In 2007, the International Function Point Users Group (IFPUG) approved the creation of a Software Non-functional Assessment Process (SNAP). It was intended to measure the technical (non-functional) aspects of software requirements. Between it and function points, it was hoped that better estimates of software development effort could be made. This has happened, but not in the manner that some people expected. It turns out that SNAP was a good predictor of the effort involved in software modifications. In semi-classical estimating, a somewhat enriched form of SNAP is used to estimate the changes that will naturally occur as the development team moves from one application release to the next.

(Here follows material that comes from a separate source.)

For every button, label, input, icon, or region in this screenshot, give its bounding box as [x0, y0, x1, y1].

The estimated function points and enriched SNAP points together make up the consumer size of the application being developed. It is a driver of the effort required to produce the software, but it is incomplete. The development environment must be considered. Different development environments have different gearing factors. When data processing began, many applications were written in Basic Assembler Language (BAL). BAL programmers had to decide where in storage their data would reside. They had to move them to computer registers before they could perform operations like addition on them. Programming was a laborious process, far removed from the business problem that was being solved. After some time, the COmmon Business Oriented Language (COBOL) was developed. An expression like “ADD A to B” was all that was required to add two numbers. The programmer did not have to consider what was in the registers or where they were in memory. COBOL programmers expanded less effort to solve the same problem than BAL programmers did. Some people would say that COBOL was more highly geared than BAL. Another way to look at this was that for the same consumer sized application the one developed in COBOL had a smaller producer size.

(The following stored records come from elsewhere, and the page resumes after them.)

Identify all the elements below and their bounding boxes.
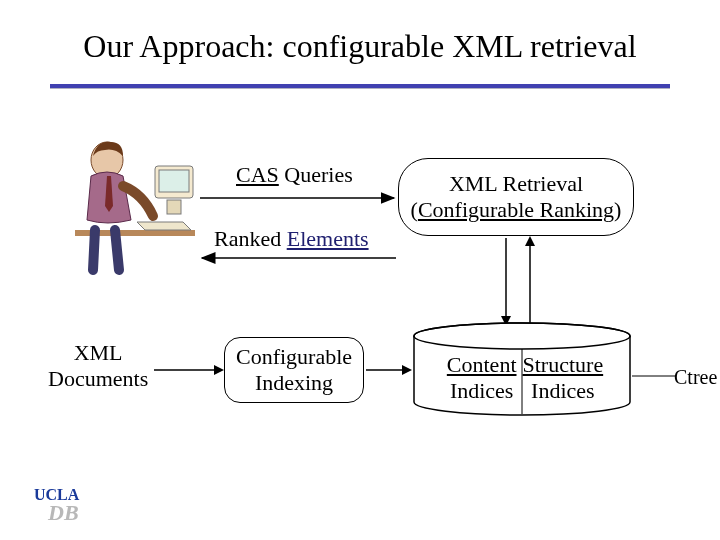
indexing-line1: Configurable [225, 344, 363, 370]
svg-rect-3 [159, 170, 189, 192]
arrow-retrieval-to-db-down [498, 236, 514, 326]
paren-close: ) [614, 197, 621, 222]
xml-docs-line2: Documents [48, 366, 148, 392]
xml-docs-line1: XML [48, 340, 148, 366]
xml-retrieval-box: XML Retrieval (Configurable Ranking) [398, 158, 634, 236]
svg-rect-4 [167, 200, 181, 214]
indices-word-right: Indices [531, 378, 595, 403]
ranked-elements-label: Ranked Elements [214, 226, 369, 252]
arrow-retrieval-to-ranked [198, 252, 398, 264]
arrow-docs-to-indexing [152, 364, 224, 376]
logo-db-text: DB [47, 500, 79, 524]
arrow-db-to-retrieval-up [522, 236, 538, 326]
database-contents: Content Indices Structure Indices [420, 352, 630, 404]
arrow-queries-to-retrieval [198, 192, 398, 204]
ucla-db-logo-icon: UCLA DB [34, 484, 104, 524]
retrieval-line2: (Configurable Ranking) [399, 197, 633, 223]
page-title: Our Approach: configurable XML retrieval [0, 28, 720, 65]
retrieval-line1: XML Retrieval [399, 171, 633, 197]
elements-word: Elements [287, 226, 369, 251]
content-indices-label: Content Indices [447, 352, 517, 404]
paren-open: ( [411, 197, 418, 222]
indices-word-left: Indices [450, 378, 514, 403]
connector-db-to-ctree [632, 372, 676, 380]
queries-word: Queries [279, 162, 353, 187]
user-at-computer-icon [65, 130, 195, 280]
cas-word: CAS [236, 162, 279, 187]
configurable-indexing-box: Configurable Indexing [224, 337, 364, 403]
title-underline [50, 84, 670, 89]
indexing-line2: Indexing [225, 370, 363, 396]
xml-documents-label: XML Documents [48, 340, 148, 392]
structure-word: Structure [523, 352, 604, 377]
structure-indices-label: Structure Indices [523, 352, 604, 404]
configurable-ranking-phrase: Configurable Ranking [418, 197, 614, 222]
cas-queries-label: CAS Queries [236, 162, 353, 188]
content-word: Content [447, 352, 517, 377]
ctree-label: Ctree [674, 366, 717, 389]
ranked-word: Ranked [214, 226, 287, 251]
arrow-indexing-to-db [364, 364, 412, 376]
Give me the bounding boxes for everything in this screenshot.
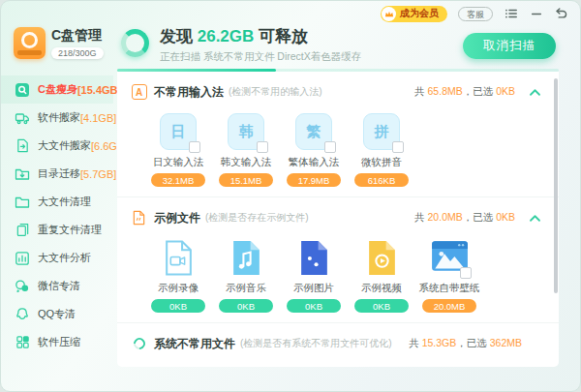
collapse-chevron-icon[interactable]: [529, 88, 541, 97]
sidebar-item-app-compress[interactable]: 软件压缩: [1, 328, 113, 356]
ime-section-icon: A: [131, 84, 147, 101]
truck-icon: [15, 110, 30, 126]
become-vip-button[interactable]: 成为会员: [381, 6, 447, 22]
size-badge: 0KB: [287, 299, 341, 313]
scan-spinner-icon: [121, 29, 149, 57]
scrollbar-thumb[interactable]: [554, 78, 558, 293]
section-system-unused: 系统不常用文件 (检测是否有系统不常用文件可优化) 共 15.3GB，已选 36…: [117, 322, 559, 376]
sidebar-item-big-file-analyze[interactable]: 大文件分析: [1, 244, 113, 272]
sidebar-item-big-file-clean[interactable]: 大文件清理: [1, 188, 113, 216]
sample-picture-icon: [294, 238, 333, 277]
grid-icon: [15, 335, 30, 350]
folder-icon: [15, 195, 30, 210]
item-checkbox[interactable]: [324, 141, 336, 153]
duplicate-files-icon: [15, 223, 30, 238]
sidebar-menu: C盘瘦身[15.4GB] 软件搬家[4.1GB] 大文件搬家[6.6GB] 目录…: [1, 75, 113, 356]
item-ms-pinyin[interactable]: 拼 微软拼音 616KB: [348, 112, 415, 187]
cancel-scan-button[interactable]: 取消扫描: [463, 33, 556, 59]
section-title: 系统不常用文件: [154, 336, 235, 352]
item-checkbox[interactable]: [189, 141, 200, 153]
section-unused-ime: A 不常用输入法 (检测不常用的输入法) 共 65.8MB，已选 0KB 日 日…: [117, 72, 559, 196]
slim-scan-icon: [15, 82, 30, 98]
scan-status-text: 正在扫描 系统不常用文件 DirectX着色器缓存: [160, 50, 361, 64]
section-hint: (检测不常用的输入法): [229, 85, 322, 99]
item-checkbox[interactable]: [460, 267, 472, 279]
app-title: C盘管理: [51, 27, 104, 43]
section-totals: 共 15.3GB，已选 362MB: [409, 337, 522, 350]
item-korean-ime[interactable]: 韩 韩文输入法 15.1MB: [212, 112, 280, 187]
size-badge: 17.9MB: [287, 173, 341, 187]
scan-result-title: 发现 26.2GB 可释放: [160, 26, 361, 46]
sample-video-icon: [362, 238, 401, 277]
sidebar-item-directory-migrate[interactable]: 目录迁移[5.7GB]: [1, 160, 113, 188]
bar-chart-icon: [15, 251, 30, 266]
back-undo-icon[interactable]: [554, 7, 568, 21]
results-panel: A 不常用输入法 (检测不常用的输入法) 共 65.8MB，已选 0KB 日 日…: [117, 72, 559, 367]
sidebar-item-duplicate-clean[interactable]: 重复文件清理: [1, 216, 113, 244]
sidebar-item-big-file-mover[interactable]: 大文件搬家[6.6GB]: [1, 132, 113, 160]
size-badge: 0KB: [151, 299, 205, 313]
minimize-icon[interactable]: [529, 7, 543, 21]
item-checkbox[interactable]: [257, 141, 268, 153]
scan-header: 发现 26.2GB 可释放 正在扫描 系统不常用文件 DirectX着色器缓存: [121, 26, 361, 64]
sidebar-item-app-mover[interactable]: 软件搬家[4.1GB]: [1, 104, 113, 132]
app-header: C盘管理 218/300G: [1, 27, 113, 60]
item-traditional-ime[interactable]: 繁 繁体输入法 17.9MB: [280, 112, 348, 187]
item-japanese-ime[interactable]: 日 日文输入法 32.1MB: [144, 112, 212, 187]
sidebar-item-qq-clean[interactable]: QQ专清: [1, 300, 113, 328]
section-totals: 共 65.8MB，已选 0KB: [414, 85, 515, 99]
sidebar-item-value: [15.4GB]: [77, 84, 121, 96]
sample-files-section-icon: [131, 210, 147, 226]
section-title: 示例文件: [154, 210, 200, 226]
item-sample-video[interactable]: 示例视频 0KB: [348, 238, 415, 313]
disk-usage-badge: 218/300G: [51, 47, 104, 59]
sidebar-item-label: C盘瘦身: [38, 82, 77, 97]
qq-penguin-icon: [15, 307, 30, 322]
sample-items-row: 示例录像 0KB 示例音乐 0KB 示例图片 0KB: [129, 232, 549, 322]
menu-list-icon[interactable]: [504, 7, 518, 21]
vip-label: 成为会员: [400, 7, 439, 20]
section-sample-files: 示例文件 (检测是否存在示例文件) 共 20.0MB，已选 0KB 示例录像 0…: [117, 196, 559, 322]
sample-recording-icon: [159, 238, 198, 277]
item-sample-picture[interactable]: 示例图片 0KB: [280, 238, 348, 313]
item-sample-recording[interactable]: 示例录像 0KB: [144, 238, 212, 313]
size-badge: 0KB: [354, 299, 409, 313]
scanning-ring-icon: [131, 336, 147, 352]
sidebar-item-wechat-clean[interactable]: 微信专清: [1, 272, 113, 300]
sample-music-icon: [227, 238, 265, 277]
sidebar-item-slim-c-drive[interactable]: C盘瘦身[15.4GB]: [1, 75, 113, 104]
file-move-icon: [15, 138, 30, 154]
releasable-size: 26.2GB: [198, 27, 255, 45]
collapse-chevron-icon[interactable]: [529, 214, 541, 223]
item-system-wallpaper[interactable]: 系统自带壁纸 20.0MB: [415, 238, 483, 313]
section-hint: (检测是否有系统不常用文件可优化): [240, 337, 392, 350]
app-window: 成为会员 客服 C盘管理 218/300G: [0, 0, 581, 392]
sidebar: C盘管理 218/300G C盘瘦身[15.4GB] 软件搬家[4.1GB]: [1, 1, 113, 392]
ime-items-row: 日 日文输入法 32.1MB 韩 韩文输入法 15.1MB 繁 繁体输入法 17…: [129, 106, 549, 196]
disk-drive-icon: [14, 27, 46, 59]
section-totals: 共 20.0MB，已选 0KB: [414, 211, 515, 225]
folder-arrow-icon: [15, 166, 30, 182]
size-badge: 32.1MB: [151, 173, 205, 187]
support-button[interactable]: 客服: [458, 7, 493, 21]
item-sample-music[interactable]: 示例音乐 0KB: [212, 238, 280, 313]
section-hint: (检测是否存在示例文件): [205, 211, 309, 225]
size-badge: 0KB: [219, 299, 273, 313]
item-checkbox[interactable]: [392, 141, 404, 153]
size-badge: 616KB: [354, 173, 409, 187]
crown-icon: [382, 7, 396, 21]
wechat-icon: [15, 279, 30, 294]
size-badge: 15.1MB: [219, 173, 273, 187]
titlebar: 成为会员 客服: [1, 1, 580, 26]
size-badge: 20.0MB: [422, 299, 476, 313]
section-title: 不常用输入法: [154, 84, 224, 101]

In the eighties, Barry Boehm (no relation to Ray Boehm) published Software Engineering Economics which introduced the COnstructive COst MOdel (COCOMO). It was actually a set of models that were useful in estimating the effort and schedule for software development. They were primarily driven by source lines of code (SLOC), but with software development environments like Excel, the concept of a line of code started to lose meaning. Producer size is a more relevant way to think of this. Since that time, a COCOMO II has been released along with several other related tools in the COCOMO suite. Some are more relevant to agile development than others. In any case, the objective is to establish the team size and how many months it will take to develop the next application software release.